Will there exist A-module morphism making the diagram commute?

Question

The motivation behind this problem is that I need it to prove that an exact sequence, then if we passing to hom induces left exact sequence.

Here we assume that $\phi_2$ is surjective. This is an important assumption.

If $M_1,M_2,M_3$ are modules and $\phi_1 : M_1 \rightarrow M_3$,$\phi_2 : M_1 \rightarrow M_2$ such that $ker(\phi_2) \subset ker(\phi_1)$ then is there $\phi_3 : M_2 \rightarrow M_3$ making that diagram commute ?

I am thinking that $\phi_3(m_2) = \phi_1(\phi_2^{-1}(m_2))$. I proved that this is well defined. But, I am not sure why is it an A-module morphism?

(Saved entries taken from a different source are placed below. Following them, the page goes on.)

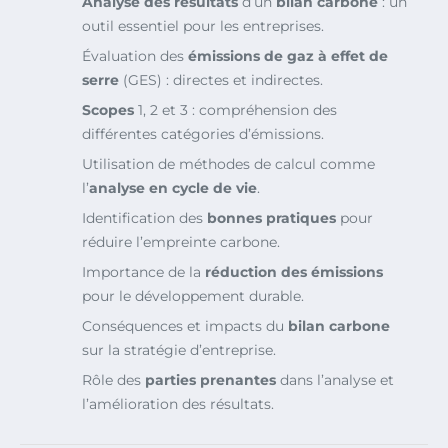
Analyse des résultats
d’un
bilan carbone
: un
outil essentiel pour les entreprises.
Évaluation des
émissions de gaz à effet de
serre
(GES) : directes et indirectes.
Scopes
1, 2 et 3 : compréhension des
différentes catégories d’émissions.
Utilisation de méthodes de calcul comme
l’
analyse en cycle de vie
.
Identification des
bonnes pratiques
pour
réduire l’empreinte carbone.
Importance de la
réduction des émissions
pour le développement durable.
Conséquences et impacts du
bilan carbone
sur la stratégie d’entreprise.
Rôle des
parties prenantes
dans l’analyse et
l’amélioration des résultats.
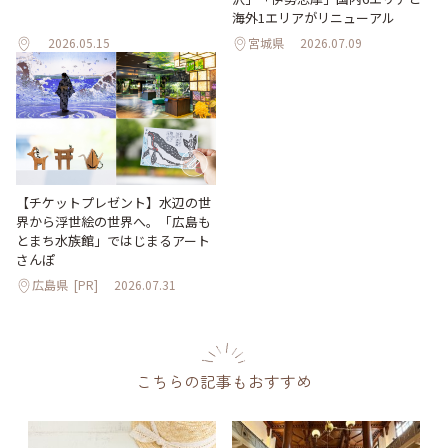
海外1エリアがリニューアル
2026.05.15
宮城県
2026.07.09
【チケットプレゼント】水辺の世
界から浮世絵の世界へ。「広島も
とまち水族館」ではじまるアート
さんぽ
広島県
[PR]
2026.07.31
こちらの記事もおすすめ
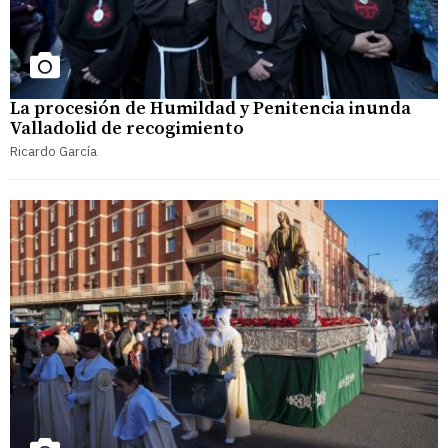
La procesión de Humildad y Penitencia inunda
Valladolid de recogimiento
Ricardo García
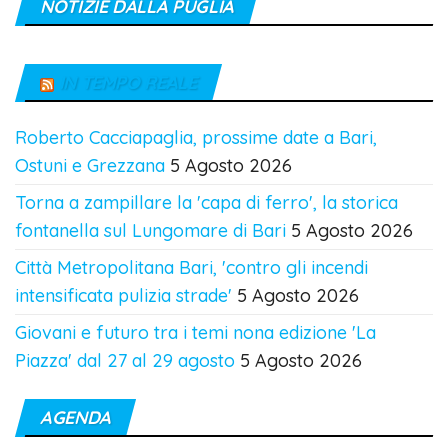
NOTIZIE DALLA PUGLIA
IN TEMPO REALE
Roberto Cacciapaglia, prossime date a Bari,
Ostuni e Grezzana
5 Agosto 2026
Torna a zampillare la 'capa di ferro', la storica
fontanella sul Lungomare di Bari
5 Agosto 2026
Città Metropolitana Bari, 'contro gli incendi
intensificata pulizia strade'
5 Agosto 2026
Giovani e futuro tra i temi nona edizione 'La
Piazza' dal 27 al 29 agosto
5 Agosto 2026
AGENDA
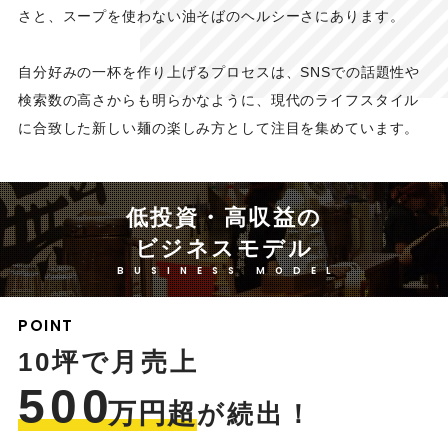
さと、スープを使わない油そばのヘルシーさにあります。
自分好みの一杯を作り上げるプロセスは、SNSでの話題性や
検索数の高さからも明らかなように、現代のライフスタイル
に合致した新しい麺の楽しみ方として注目を集めています。
低投資・高収益の
ビジネスモデル
BUSINESS MODEL
POINT
10坪で月売上
500
万円超
が続出！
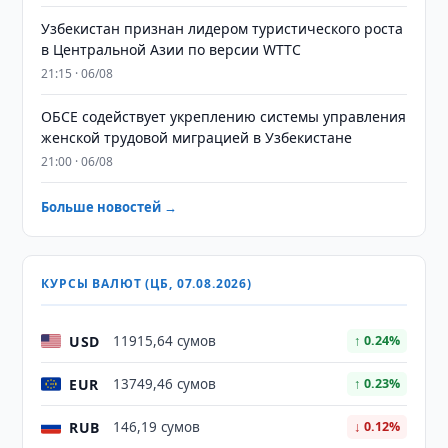
Узбекистан признан лидером туристического роста
в Центральной Азии по версии WTTC
21:15 · 06/08
ОБСЕ содействует укреплению системы управления
женской трудовой миграцией в Узбекистане
21:00 · 06/08
Больше новостей →
КУРСЫ ВАЛЮТ (ЦБ, 07.08.2026)
USD
11915,64 сумов
↑ 0.24%
EUR
13749,46 сумов
↑ 0.23%
RUB
146,19 сумов
↓ 0.12%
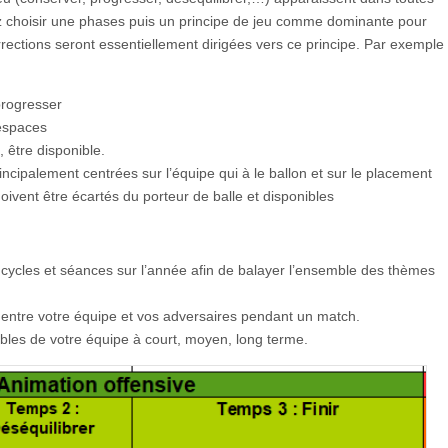
 choisir une phases puis un principe de jeu comme dominante pour
orrections seront essentiellement dirigées vers ce principe. Par exemple
progresser
 espaces
, être disponible.
rincipalement centrées sur l’équipe qui à le ballon et sur le placement
oivent être écartés du porteur de balle et disponibles
os cycles et séances sur l’année afin de balayer l’ensemble des thèmes
e entre votre équipe et vos adversaires pendant un match.
faibles de votre équipe à court, moyen, long terme.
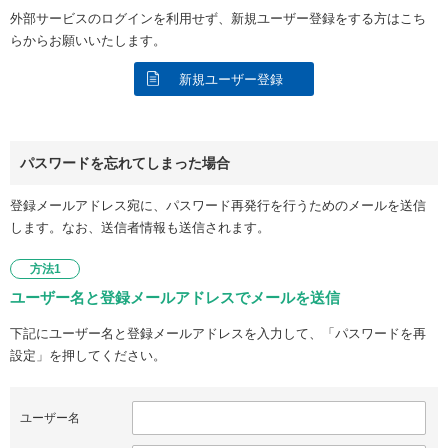
外部サービスのログインを利用せず、新規ユーザー登録をする方はこち
らからお願いいたします。
新規ユーザー登録
パスワードを忘れてしまった場合
登録メールアドレス宛に、パスワード再発行を行うためのメールを送信
します。なお、送信者情報も送信されます。
方法1
ユーザー名と登録メールアドレスでメールを送信
下記にユーザー名と登録メールアドレスを入力して、「パスワードを再
設定」を押してください。
ユーザー名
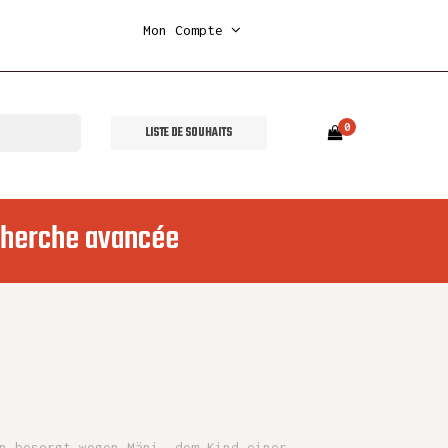
Mon Compte
0
LISTE DE SOUHAITS
herche avancée
n besorgt wegen Mäni, dem Kind einer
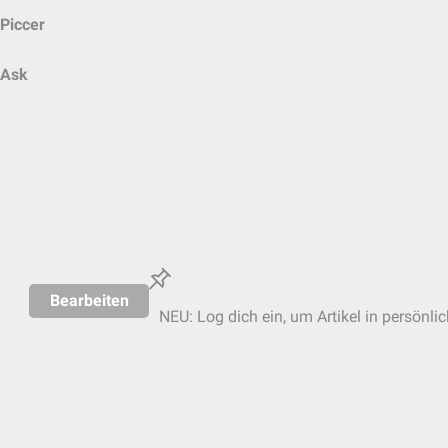
Piccer
Ask
Bearbeiten
NEU: Log dich ein, um Artikel in persönli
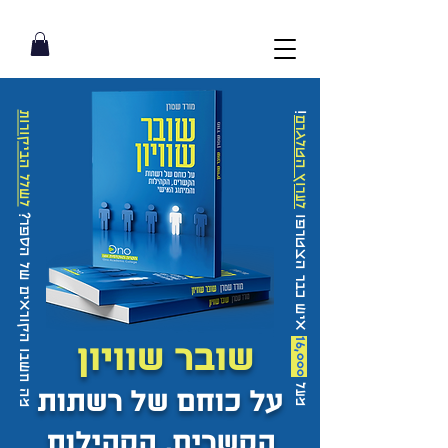
לשלל הביקורות
!
לערוץ הטלגרם
מה חשבו הקוראים של הספר?
איש כבר הצטרפו
16,000
שובר שוויון
מעל
על כוחם של רש
תות
הקשרים, הקהילות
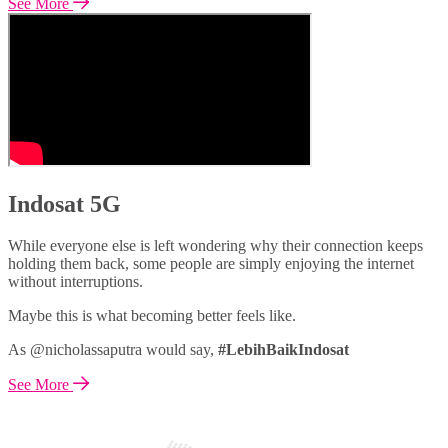
See More
Indosat 5G
While everyone else is left wondering why their connection keeps
holding them back, some people are simply enjoying the internet
without interruptions.
Maybe this is what becoming better feels like.
As @nicholassaputra would say,
#LebihBaikIndosat
See More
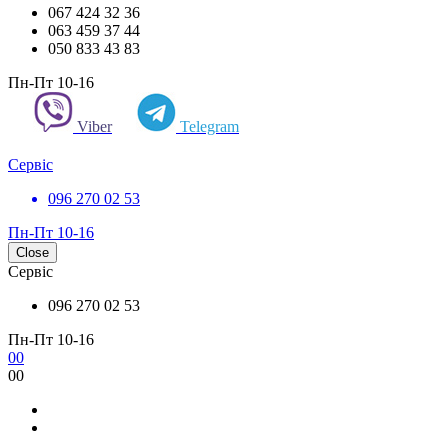
067 424 32 36
063 459 37 44
050 833 43 83
Пн-Пт 10-16
Viber
Telegram
Сервіс
096 270 02 53
Пн-Пт 10-16
Close
Сервіс
096 270 02 53
Пн-Пт 10-16
0
0
0
0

Here is why it is well defined. I will add that for completeness sake. Suppose $x,y \in \phi_2^{-1}(m_2)$ then $\phi_2(x - y) = 0$ so we have that $\phi_1(x - y) = 0$. Hence $\phi_1(x) = \phi_1(y)$. I just want to know why it is an A-module homomorphism. The commutative part is easy.

Answer 1

Here is the answer. Suppose $\psi : M_1 \rightarrow M_3$ and $\phi : M_2 \rightarrow M_3$ with $\phi$ surjective and $ker(\phi) \subset ker(\psi)$. Then define $\eta : M_1 / ker(\phi) \rightarrow M_3$ as follows $\eta([x]) = \psi(x)$ this is well defined by the fact $ker(\phi) \subset ker(\psi)$